At Fatty 'Cue, Malaysian cooking and Southern-style barbecue collide under the inventive culinary guidance of Chef Zakary Pelaccio. He and his team place a creative twist on even the simplest of dishes, as the New York Times chronicled with the eatery's Vermont butter—wrapped in smoked maple leaves, soaked in rye whiskey, then "stored to age in a cool place for three months or so, like a fine cheese." This singular approach to cooking also earned plaudits from Grub Street, which crowned the smoked-brisket sandwich one of the 101 Best Sandwiches in New York. Dishes vary in size and complexity, beginning with smaller items such as housemade cheeses and smoky chicken and eggplant with celery, sesame, and pickled jalapeño. More sizable offerings include pork ribs with fish sauce as well as the smoked Brandt beef brisket, which Examiner.com declared, "[stands] up to the best briskets in the city," praising it as "extremely tender with flavorful burnt edges." Further, Fatty 'Cue's meats and fish are humanely raised and often locally sourced, helping the environment by obviating the need to print new maps.

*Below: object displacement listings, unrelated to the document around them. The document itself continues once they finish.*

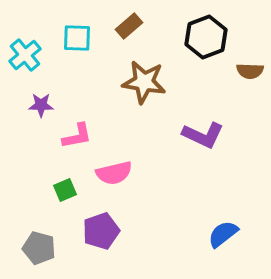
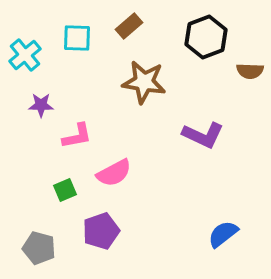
pink semicircle: rotated 15 degrees counterclockwise
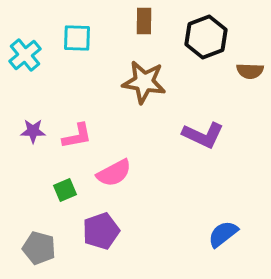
brown rectangle: moved 15 px right, 5 px up; rotated 48 degrees counterclockwise
purple star: moved 8 px left, 26 px down
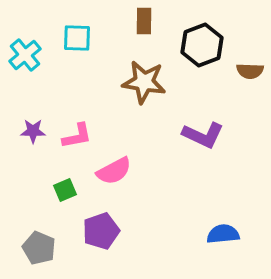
black hexagon: moved 4 px left, 8 px down
pink semicircle: moved 2 px up
blue semicircle: rotated 32 degrees clockwise
gray pentagon: rotated 8 degrees clockwise
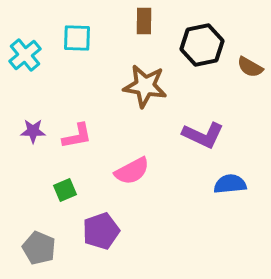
black hexagon: rotated 9 degrees clockwise
brown semicircle: moved 4 px up; rotated 28 degrees clockwise
brown star: moved 1 px right, 4 px down
pink semicircle: moved 18 px right
blue semicircle: moved 7 px right, 50 px up
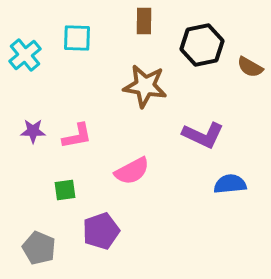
green square: rotated 15 degrees clockwise
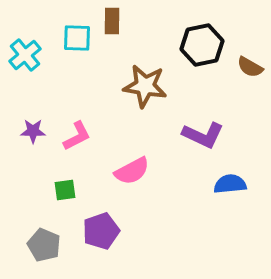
brown rectangle: moved 32 px left
pink L-shape: rotated 16 degrees counterclockwise
gray pentagon: moved 5 px right, 3 px up
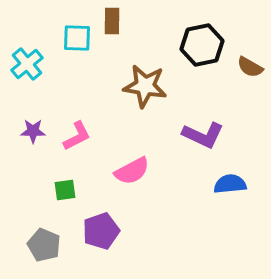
cyan cross: moved 2 px right, 9 px down
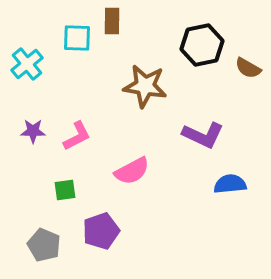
brown semicircle: moved 2 px left, 1 px down
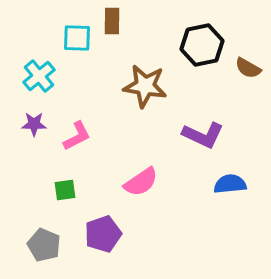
cyan cross: moved 12 px right, 12 px down
purple star: moved 1 px right, 7 px up
pink semicircle: moved 9 px right, 11 px down; rotated 6 degrees counterclockwise
purple pentagon: moved 2 px right, 3 px down
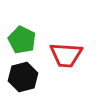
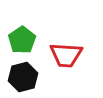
green pentagon: rotated 12 degrees clockwise
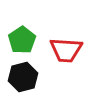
red trapezoid: moved 5 px up
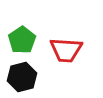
black hexagon: moved 1 px left
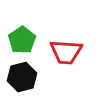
red trapezoid: moved 2 px down
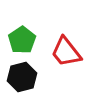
red trapezoid: rotated 48 degrees clockwise
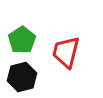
red trapezoid: rotated 52 degrees clockwise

Named after a small Dominican province, Macorix Bar-Restaurant & Grill has been a welcome sight to Central American and Carribean immigrants for some 20 years. Today, second-generation owners Steven Almonte and Elbys Gonzalez retain those familiar traditions amid a modern ambiance. Guests can slide up to the mahogany bar for a refreshing libation, or enjoy their meal on the outdoor patio. Steven and Elbys's chefs create dishes that range from mussels fra diavolo and steak with saffron rice to calamari and grilled pork loin.